Yesterday’s Presidential election result, while not viewed as the likely outcome, was always a possibility. Sometime in the early hours of Wednesday we were reminded that unexpected events do occur. As the past reminds us, the best strategy for preserving wealth is to avoid placing large bets on one outcome, no matter how certain it may appear.
With the elimination of one uncertainty–who will be our next President–we are now faced with the new uncertainty of whether the Trump Administration will be good or bad for the economy and financial assets. It is highly unlikely that this is the end of the world (as some may feel personally), nor is it a radical populist revolution which will materially increase opportunities for certain populations. There is uncertainty, but investing is always about navigating in a sea of unknowns. Bond investors must grapple with how interest rates will change and whether bonds will be fully paid off at maturity. Equity investors concerns are mainly how future earnings of corporations will grow or decline. Investing is about being paid appropriately for the risks taken – a strategy best implemented through globally diversified portfolios. If we were to take no risk, the return would be 0.25% (return on the one month U.S. T-Bill on 11/9/16), a negative return after inflation.

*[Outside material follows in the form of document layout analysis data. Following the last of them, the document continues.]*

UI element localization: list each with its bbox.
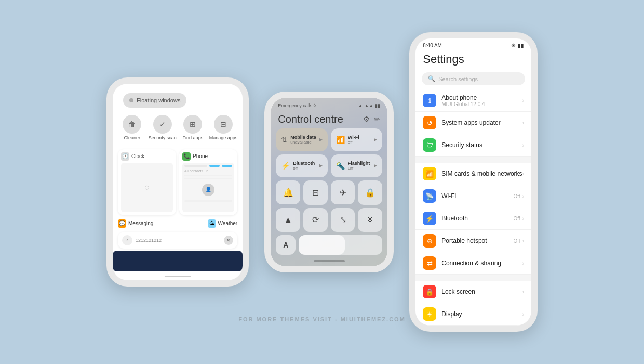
weather-label-row: 🌤 Weather [208,219,238,228]
home-indicator [165,276,191,277]
phone1-screen: Floating windows 🗑 Cleaner ✓ Security sc… [113,84,243,280]
connection-sharing-icon: ⇄ [423,256,436,270]
search-placeholder: Search settings [438,76,478,82]
flashlight-tile-sub: Off [348,166,370,171]
security-status-label: Security status [441,141,522,149]
settings-icon[interactable]: ⚙ [363,115,370,123]
mobile-data-arrow: ▶ [319,137,323,142]
about-phone-icon: ℹ [423,94,436,107]
sim-cards-arrow: › [522,171,524,177]
floating-windows-label: Floating windows [137,97,180,103]
floating-windows-pill[interactable]: Floating windows [123,93,186,108]
app-cards-row1: 🕐 Clock ○ 📞 Phone [113,145,243,217]
close-button[interactable]: ✕ [224,236,233,245]
mobile-data-label: Mobile data [290,135,316,140]
bluetooth-item[interactable]: ⚡ Bluetooth Off › [415,207,531,230]
display-item[interactable]: ☀ Display › [415,303,531,326]
navigation-bar [113,271,243,280]
search-icon: 🔍 [428,75,435,82]
brightness-bar[interactable] [299,235,382,255]
system-apps-updater-item[interactable]: ↺ System apps updater › [415,112,531,134]
signal-icons: ▲ ▲▲ ▮▮ [358,103,380,108]
wifi-tile-label: Wi-Fi [348,135,359,140]
lock-screen-label: Lock screen [441,288,522,295]
phones-container: Floating windows 🗑 Cleaner ✓ Security sc… [106,32,538,332]
mobile-data-icon: ⇅ [281,136,287,144]
eye-button[interactable]: 👁 [358,208,382,232]
manage-apps-label: Manage apps [209,135,238,141]
hotspot-item[interactable]: ⊕ Portable hotspot Off › [415,230,531,252]
manage-apps-item[interactable]: ⊟ Manage apps [209,115,238,141]
find-apps-label: Find apps [183,135,204,141]
security-status-icon: 🛡 [423,138,436,152]
wifi-tile[interactable]: 📶 Wi-Fi off ▶ [331,128,383,151]
battery-icon: ▮▮ [375,103,380,108]
lock-screen-text: Lock screen [441,288,522,295]
app-cards-row2: 💬 Messaging 🌤 Weather [113,217,243,230]
wifi-settings-icon: 📡 [423,189,436,203]
settings-title: Settings [415,50,531,70]
airplane-button[interactable]: ✈ [331,180,355,205]
lock-screen-icon: 🔒 [423,285,436,298]
security-scan-item[interactable]: ✓ Security scan [149,115,177,141]
display-icon: ☀ [423,307,436,321]
system-apps-icon: ↺ [423,116,436,129]
about-phone-sub: MIUI Global 12.0.4 [441,101,522,107]
screen-off-button[interactable]: ⊟ [303,180,328,205]
lock-screen-item[interactable]: 🔒 Lock screen › [415,281,531,303]
phone-card[interactable]: 📞 Phone All contacts · 2 👤 [179,149,237,215]
location-button[interactable]: ▲ [276,208,300,232]
find-apps-icon: ⊞ [183,115,202,134]
mobile-data-sub: unavailable [290,140,316,145]
edit-icon[interactable]: ✏ [374,115,380,123]
lock-button[interactable]: 🔒 [358,180,382,205]
phone3-shell: 8:40 AM ☀ ▮▮ Settings 🔍 Search settings … [409,32,538,332]
settings-menu: ℹ About phone MIUI Global 12.0.4 › ↺ Sys… [415,89,531,326]
back-button[interactable]: ‹ [122,235,132,245]
clock-card[interactable]: 🕐 Clock ○ [118,149,176,215]
font-brightness-row: A [276,235,382,255]
cleaner-item[interactable]: 🗑 Cleaner [118,115,146,141]
control-centre-content: Emergency calls ◊ ▲ ▲▲ ▮▮ Control centre… [271,98,387,267]
wifi-item[interactable]: 📡 Wi-Fi Off › [415,185,531,207]
settings-time: 8:40 AM [423,43,442,48]
sim-cards-item[interactable]: 📶 SIM cards & mobile networks › [415,163,531,185]
wifi-tile-sub: off [348,140,359,145]
font-size-button[interactable]: A [276,235,296,255]
hotspot-label: Portable hotspot [441,237,513,244]
sim-cards-text: SIM cards & mobile networks [441,170,522,177]
mobile-data-tile[interactable]: ⇅ Mobile data unavailable ▶ [276,128,328,151]
pill-dot [129,98,133,102]
security-status-arrow: › [522,142,524,148]
title-row: Control centre ⚙ ✏ [276,110,382,128]
about-phone-label: About phone [441,94,522,101]
conversation-card[interactable]: ‹ 1212121212 ✕ [118,232,237,249]
flashlight-tile[interactable]: 🔦 Flashlight Off ▶ [331,154,383,177]
find-apps-item[interactable]: ⊞ Find apps [179,115,207,141]
conversation-text: 1212121212 [136,238,221,243]
bluetooth-arrow: › [522,216,524,222]
screen-rotate-button[interactable]: ⟳ [303,208,328,232]
flashlight-tile-text: Flashlight Off [348,161,370,171]
quick-action-grid: 🗑 Cleaner ✓ Security scan ⊞ Find apps ⊟ … [113,111,243,145]
weather-card [113,251,243,271]
weather-label: Weather [218,220,238,226]
settings-search-bar[interactable]: 🔍 Search settings [422,72,525,85]
cellular-icon: ▲▲ [364,103,373,108]
connection-sharing-text: Connection & sharing [441,259,522,267]
settings-brightness-icon: ☀ [511,43,516,48]
phone-app-name: Phone [193,153,208,159]
security-status-text: Security status [441,141,522,149]
flashlight-tile-label: Flashlight [348,161,370,166]
clock-content: ○ [121,163,173,212]
icon-grid-2: ▲ ⟳ ⤡ 👁 [276,208,382,232]
screenshot-button[interactable]: ⤡ [331,208,355,232]
bell-button[interactable]: 🔔 [276,180,300,205]
about-phone-item[interactable]: ℹ About phone MIUI Global 12.0.4 › [415,89,531,112]
bluetooth-tile[interactable]: ⚡ Bluetooth off ▶ [276,154,328,177]
security-status-item[interactable]: 🛡 Security status › [415,134,531,157]
wifi-signal-icon: ▲ [358,103,363,108]
bluetooth-tile-icon: ⚡ [281,162,290,170]
messaging-label-row: 💬 Messaging [118,219,153,228]
connection-sharing-item[interactable]: ⇄ Connection & sharing › [415,252,531,275]
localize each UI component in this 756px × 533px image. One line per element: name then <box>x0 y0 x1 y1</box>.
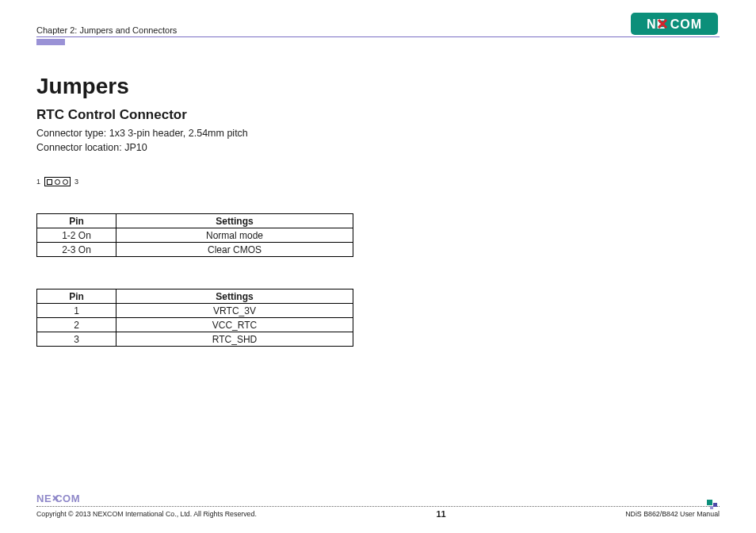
footer-pixel-icon <box>707 500 720 509</box>
table-row: 2-3 On Clear CMOS <box>37 243 353 257</box>
pin-3-icon <box>63 179 68 185</box>
svg-rect-9 <box>710 506 713 509</box>
manual-label: NDiS B862/B842 User Manual <box>625 510 720 518</box>
footer-rule <box>36 506 720 507</box>
nexcom-footer-logo: NE COM <box>36 492 720 504</box>
page-number: 11 <box>436 509 445 519</box>
nexcom-logo: NE COM <box>631 13 718 35</box>
section-subtitle: RTC Control Connector <box>36 107 720 123</box>
table-header-pin: Pin <box>37 214 116 228</box>
table-row: 2 VCC_RTC <box>37 318 353 332</box>
table-header-settings: Settings <box>116 214 353 228</box>
table-header-pin: Pin <box>37 290 116 304</box>
pin-2-icon <box>55 179 60 185</box>
svg-text:NE COM: NE COM <box>36 493 80 504</box>
svg-rect-8 <box>713 503 717 507</box>
header-accent <box>36 37 720 44</box>
table-row: 1-2 On Normal mode <box>37 228 353 243</box>
svg-rect-7 <box>707 500 712 505</box>
pin-diagram: 1 3 <box>36 177 720 186</box>
chapter-label: Chapter 2: Jumpers and Connectors <box>36 25 177 35</box>
table-header-settings: Settings <box>116 290 353 304</box>
table-row: 3 RTC_SHD <box>37 332 353 347</box>
svg-text:NE COM: NE COM <box>647 17 702 31</box>
table-row: 1 VRTC_3V <box>37 304 353 318</box>
pin-1-icon <box>47 179 52 185</box>
pin-diagram-left: 1 <box>36 178 40 186</box>
connector-type: Connector type: 1x3 3-pin header, 2.54mm… <box>36 128 720 139</box>
jumper-table-2: Pin Settings 1 VRTC_3V 2 VCC_RTC 3 RTC_S… <box>36 289 353 347</box>
connector-location: Connector location: JP10 <box>36 142 720 153</box>
copyright: Copyright © 2013 NEXCOM International Co… <box>36 510 257 518</box>
jumper-table-1: Pin Settings 1-2 On Normal mode 2-3 On C… <box>36 213 353 257</box>
page-title: Jumpers <box>36 74 720 99</box>
pin-diagram-box <box>44 177 71 186</box>
pin-diagram-right: 3 <box>74 178 78 186</box>
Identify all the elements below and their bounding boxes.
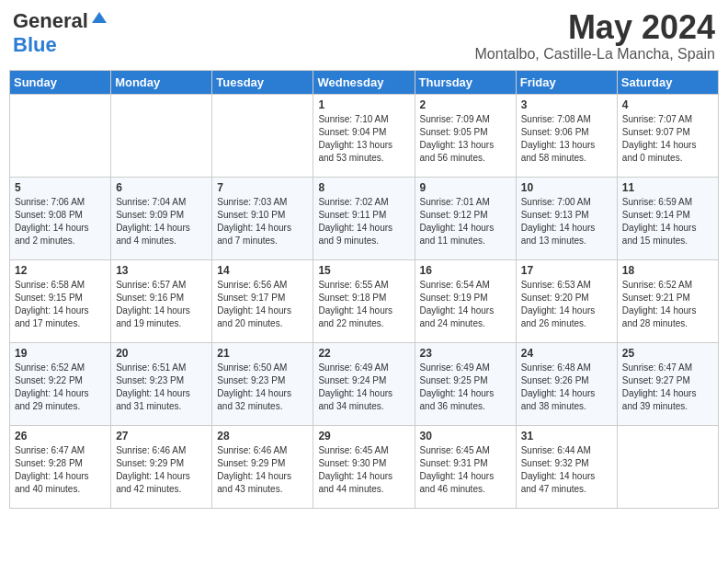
weekday-header-cell: Thursday [415,70,516,94]
day-info: Sunrise: 6:44 AMSunset: 9:32 PMDaylight:… [521,444,612,496]
day-number: 27 [116,430,207,442]
day-info: Sunrise: 7:02 AMSunset: 9:11 PMDaylight:… [318,196,409,247]
day-number: 28 [217,430,308,442]
calendar-week-row: 19Sunrise: 6:52 AMSunset: 9:22 PMDayligh… [10,342,719,425]
calendar-day-cell: 19Sunrise: 6:52 AMSunset: 9:22 PMDayligh… [10,342,111,425]
weekday-header-cell: Monday [111,70,212,94]
svg-marker-0 [92,12,107,23]
day-info: Sunrise: 6:48 AMSunset: 9:26 PMDaylight:… [521,362,612,413]
calendar-day-cell [10,94,111,177]
calendar-day-cell: 31Sunrise: 6:44 AMSunset: 9:32 PMDayligh… [516,425,617,508]
day-info: Sunrise: 6:49 AMSunset: 9:24 PMDaylight:… [318,362,409,413]
day-info: Sunrise: 6:58 AMSunset: 9:15 PMDaylight:… [15,279,106,330]
day-info: Sunrise: 7:04 AMSunset: 9:09 PMDaylight:… [116,196,207,247]
calendar-day-cell: 30Sunrise: 6:45 AMSunset: 9:31 PMDayligh… [415,425,516,508]
day-info: Sunrise: 6:45 AMSunset: 9:30 PMDaylight:… [318,444,409,496]
weekday-header-cell: Sunday [10,70,111,94]
day-number: 1 [318,98,409,111]
day-info: Sunrise: 7:03 AMSunset: 9:10 PMDaylight:… [217,196,308,247]
day-info: Sunrise: 6:50 AMSunset: 9:23 PMDaylight:… [217,362,308,413]
day-number: 18 [622,264,713,277]
calendar-day-cell [212,94,313,177]
calendar-subtitle: Montalbo, Castille-La Mancha, Spain [475,46,715,63]
weekday-header-row: SundayMondayTuesdayWednesdayThursdayFrid… [10,70,719,94]
calendar-day-cell: 10Sunrise: 7:00 AMSunset: 9:13 PMDayligh… [516,177,617,259]
day-number: 8 [318,181,409,194]
day-number: 11 [622,181,713,194]
calendar-day-cell: 20Sunrise: 6:51 AMSunset: 9:23 PMDayligh… [111,342,212,425]
day-info: Sunrise: 6:49 AMSunset: 9:25 PMDaylight:… [420,362,511,413]
day-number: 17 [521,264,612,277]
day-number: 5 [15,181,106,194]
day-number: 13 [116,264,207,277]
day-number: 22 [318,347,409,360]
day-number: 19 [15,347,106,360]
day-info: Sunrise: 6:52 AMSunset: 9:22 PMDaylight:… [15,362,106,413]
day-number: 2 [420,98,511,111]
day-number: 12 [15,264,106,277]
day-number: 16 [420,264,511,277]
calendar-day-cell: 26Sunrise: 6:47 AMSunset: 9:28 PMDayligh… [10,425,111,508]
calendar-day-cell [617,425,718,508]
calendar-week-row: 26Sunrise: 6:47 AMSunset: 9:28 PMDayligh… [10,425,719,508]
calendar-day-cell: 21Sunrise: 6:50 AMSunset: 9:23 PMDayligh… [212,342,313,425]
day-number: 15 [318,264,409,277]
title-block: May 2024 Montalbo, Castille-La Mancha, S… [475,9,715,63]
calendar-day-cell: 6Sunrise: 7:04 AMSunset: 9:09 PMDaylight… [111,177,212,259]
logo-general-text: General [13,9,88,33]
day-info: Sunrise: 6:55 AMSunset: 9:18 PMDaylight:… [318,279,409,330]
day-info: Sunrise: 6:52 AMSunset: 9:21 PMDaylight:… [622,279,713,330]
day-info: Sunrise: 6:47 AMSunset: 9:27 PMDaylight:… [622,362,713,413]
day-info: Sunrise: 6:57 AMSunset: 9:16 PMDaylight:… [116,279,207,330]
day-info: Sunrise: 6:56 AMSunset: 9:17 PMDaylight:… [217,279,308,330]
day-number: 7 [217,181,308,194]
calendar-day-cell: 2Sunrise: 7:09 AMSunset: 9:05 PMDaylight… [415,94,516,177]
calendar-day-cell: 23Sunrise: 6:49 AMSunset: 9:25 PMDayligh… [415,342,516,425]
day-number: 14 [217,264,308,277]
day-info: Sunrise: 6:47 AMSunset: 9:28 PMDaylight:… [15,444,106,496]
day-number: 6 [116,181,207,194]
calendar-week-row: 5Sunrise: 7:06 AMSunset: 9:08 PMDaylight… [10,177,719,259]
weekday-header-cell: Wednesday [313,70,415,94]
calendar-day-cell: 7Sunrise: 7:03 AMSunset: 9:10 PMDaylight… [212,177,313,259]
calendar-day-cell: 27Sunrise: 6:46 AMSunset: 9:29 PMDayligh… [111,425,212,508]
day-number: 23 [420,347,511,360]
day-number: 10 [521,181,612,194]
day-number: 30 [420,430,511,442]
calendar-day-cell: 8Sunrise: 7:02 AMSunset: 9:11 PMDaylight… [313,177,415,259]
weekday-header-cell: Saturday [617,70,718,94]
calendar-day-cell: 17Sunrise: 6:53 AMSunset: 9:20 PMDayligh… [516,259,617,342]
calendar-day-cell: 29Sunrise: 6:45 AMSunset: 9:30 PMDayligh… [313,425,415,508]
calendar-body: 1Sunrise: 7:10 AMSunset: 9:04 PMDaylight… [10,94,719,508]
calendar-day-cell: 14Sunrise: 6:56 AMSunset: 9:17 PMDayligh… [212,259,313,342]
calendar-day-cell: 15Sunrise: 6:55 AMSunset: 9:18 PMDayligh… [313,259,415,342]
calendar-week-row: 12Sunrise: 6:58 AMSunset: 9:15 PMDayligh… [10,259,719,342]
day-number: 9 [420,181,511,194]
day-number: 20 [116,347,207,360]
calendar-day-cell: 4Sunrise: 7:07 AMSunset: 9:07 PMDaylight… [617,94,718,177]
calendar-day-cell: 9Sunrise: 7:01 AMSunset: 9:12 PMDaylight… [415,177,516,259]
calendar-title: May 2024 [475,9,715,46]
day-number: 25 [622,347,713,360]
day-info: Sunrise: 6:45 AMSunset: 9:31 PMDaylight:… [420,444,511,496]
calendar-day-cell: 11Sunrise: 6:59 AMSunset: 9:14 PMDayligh… [617,177,718,259]
calendar-table: SundayMondayTuesdayWednesdayThursdayFrid… [9,70,719,509]
day-info: Sunrise: 7:06 AMSunset: 9:08 PMDaylight:… [15,196,106,247]
weekday-header-cell: Friday [516,70,617,94]
day-info: Sunrise: 6:46 AMSunset: 9:29 PMDaylight:… [116,444,207,496]
day-info: Sunrise: 6:46 AMSunset: 9:29 PMDaylight:… [217,444,308,496]
day-number: 26 [15,430,106,442]
calendar-day-cell [111,94,212,177]
day-info: Sunrise: 7:00 AMSunset: 9:13 PMDaylight:… [521,196,612,247]
day-number: 4 [622,98,713,111]
day-info: Sunrise: 7:09 AMSunset: 9:05 PMDaylight:… [420,113,511,165]
calendar-day-cell: 22Sunrise: 6:49 AMSunset: 9:24 PMDayligh… [313,342,415,425]
calendar-day-cell: 18Sunrise: 6:52 AMSunset: 9:21 PMDayligh… [617,259,718,342]
day-info: Sunrise: 6:59 AMSunset: 9:14 PMDaylight:… [622,196,713,247]
calendar-day-cell: 12Sunrise: 6:58 AMSunset: 9:15 PMDayligh… [10,259,111,342]
day-info: Sunrise: 7:07 AMSunset: 9:07 PMDaylight:… [622,113,713,165]
day-number: 29 [318,430,409,442]
day-info: Sunrise: 6:51 AMSunset: 9:23 PMDaylight:… [116,362,207,413]
logo: General Blue [13,9,108,57]
day-number: 31 [521,430,612,442]
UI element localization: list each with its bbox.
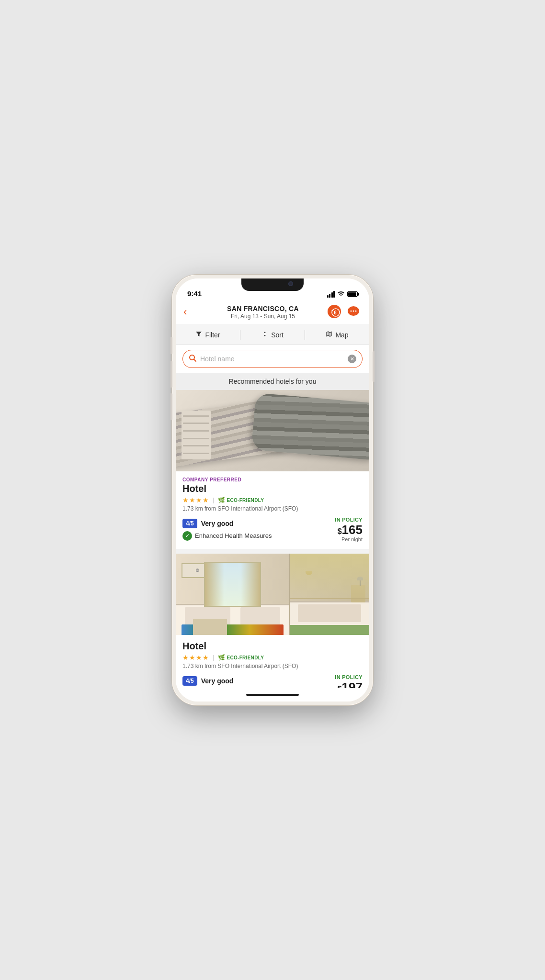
filter-icon [195,331,202,339]
hotel-card-2[interactable]: 🖼 [176,554,369,688]
rating-row: 4/5 Very good [182,519,272,528]
star-3: ★ [196,496,202,504]
currency-button[interactable]: $ € [327,304,342,320]
wifi-icon [337,290,345,298]
hotel-price-2: $197 [335,680,363,688]
search-clear-button[interactable]: ✕ [348,355,356,363]
map-label: Map [335,331,348,339]
star-1: ★ [182,496,189,504]
hotel-meta: ★ ★ ★ ★ | 🌿 ECO-FRIENDLY [182,496,363,504]
volume-up-button [170,361,172,388]
search-placeholder: Hotel name [200,355,344,363]
eco-label: ECO-FRIENDLY [227,498,264,503]
filter-button[interactable]: Filter [176,325,240,345]
toolbar: Filter Sort Map [176,325,369,345]
star2-2: ★ [189,654,195,661]
star2-4: ★ [203,654,209,661]
hotel-footer: 4/5 Very good ✓ Enhanced Health Measures… [182,517,363,542]
star-2: ★ [189,496,195,504]
svg-line-11 [194,359,196,361]
hotel-price: $165 [335,523,363,537]
svg-point-6 [353,311,354,312]
price-currency: $ [338,527,342,535]
health-check-icon: ✓ [182,531,192,541]
room-window [204,562,261,607]
chat-button[interactable] [346,304,362,320]
search-bar: Hotel name ✕ [176,345,369,373]
search-input-wrap[interactable]: Hotel name ✕ [182,350,363,368]
health-text: Enhanced Health Measures [195,532,272,539]
volume-down-button [170,393,172,420]
status-time: 9:41 [187,290,202,298]
map-button[interactable]: Map [305,325,369,345]
hotel-image [176,390,369,471]
svg-point-7 [355,311,357,312]
rating-text-2: Very good [201,677,234,685]
eco-badge: 🌿 ECO-FRIENDLY [218,497,264,503]
eco-label-2: ECO-FRIENDLY [227,655,264,660]
search-icon [189,354,196,364]
signal-icon [327,291,335,298]
eco-leaf-icon-2: 🌿 [218,654,225,661]
power-button [373,351,375,382]
header-dates: Fri, Aug 13 - Sun, Aug 15 [199,313,327,320]
curtain-right [205,563,224,606]
app-header: ‹ SAN FRANCISCO, CA Fri, Aug 13 - Sun, A… [176,301,369,325]
curtain-left [241,563,260,606]
company-preferred-badge: COMPANY PREFERRED [182,477,363,482]
back-button[interactable]: ‹ [183,306,199,318]
meta-divider-2: | [213,654,214,661]
hotel-name: Hotel [182,483,363,494]
header-center: SAN FRANCISCO, CA Fri, Aug 13 - Sun, Aug… [199,305,327,320]
rating-row-2: 4/5 Very good [182,676,272,686]
rating-badge-2: 4/5 [182,676,197,686]
sort-button[interactable]: Sort [240,325,305,345]
hotel-info: COMPANY PREFERRED Hotel ★ ★ ★ ★ | 🌿 ECO-… [176,471,369,549]
hotel-footer-left: 4/5 Very good ✓ Enhanced Health Measures [182,519,272,541]
hotel-distance: 1.73 km from SFO International Airport (… [182,505,363,512]
star-rating-2: ★ ★ ★ ★ [182,654,209,661]
hotel-image-2: 🖼 [176,554,369,635]
home-bar [246,694,299,696]
header-actions: $ € [327,304,362,320]
filter-label: Filter [205,331,220,339]
room-right [289,554,369,635]
hotel-price-block-2: IN POLICY $197 Per night [335,674,363,688]
health-row: ✓ Enhanced Health Measures [182,531,272,541]
room-left: 🖼 [176,554,289,635]
hotel-info-2: Hotel ★ ★ ★ ★ | 🌿 ECO-FRIENDLY [176,635,369,688]
svg-point-5 [351,311,352,312]
battery-icon [347,291,358,297]
hotel-footer-2: 4/5 Very good ✓ Enhanced Health Measures… [182,674,363,688]
in-policy-label: IN POLICY [335,517,363,523]
hotel-price-block: IN POLICY $165 Per night [335,517,363,542]
in-policy-label-2: IN POLICY [335,674,363,680]
sort-icon [261,331,268,339]
recommended-text: Recommended hotels for you [229,378,317,385]
hotel-card[interactable]: COMPANY PREFERRED Hotel ★ ★ ★ ★ | 🌿 ECO-… [176,390,369,549]
phone-screen: 9:41 ‹ SAN FRANCISCO, CA [176,278,369,702]
recommended-banner: Recommended hotels for you [176,373,369,390]
rating-badge: 4/5 [182,519,197,528]
silent-button [170,337,172,354]
camera [288,281,293,286]
meta-divider: | [213,497,214,503]
hotel-distance-2: 1.73 km from SFO International Airport (… [182,663,363,669]
star2-3: ★ [196,654,202,661]
star-4: ★ [203,496,209,504]
hotels-list[interactable]: COMPANY PREFERRED Hotel ★ ★ ★ ★ | 🌿 ECO-… [176,390,369,688]
svg-text:€: € [334,310,337,315]
hotel-image-room: 🖼 [176,554,369,635]
notch [241,278,304,291]
hotel-name-2: Hotel [182,641,363,652]
eco-badge-2: 🌿 ECO-FRIENDLY [218,654,264,661]
map-icon [326,331,332,339]
phone-frame: 9:41 ‹ SAN FRANCISCO, CA [172,275,373,705]
price-currency-2: $ [338,685,342,688]
hotel-meta-2: ★ ★ ★ ★ | 🌿 ECO-FRIENDLY [182,654,363,661]
header-location: SAN FRANCISCO, CA [199,305,327,312]
hotel-footer-left-2: 4/5 Very good ✓ Enhanced Health Measures [182,676,272,689]
star-rating: ★ ★ ★ ★ [182,496,209,504]
rating-text: Very good [201,520,234,527]
home-indicator [176,688,369,702]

In summary, no one knows whether the new Administration will be good or bad for investments. Some predict that increased spending, less regulation, less immigration, and lower taxes will have a positive effect. Others predict that higher trade barriers, less immigration and increased geopolitical risk will lead to a recession. While uncertainty has increased, it does not necessarily imply lower returns compared to what we would be facing with a different election outcome. It remains important to not let our personal political preferences distort our ability to stay the course towards our long term goals.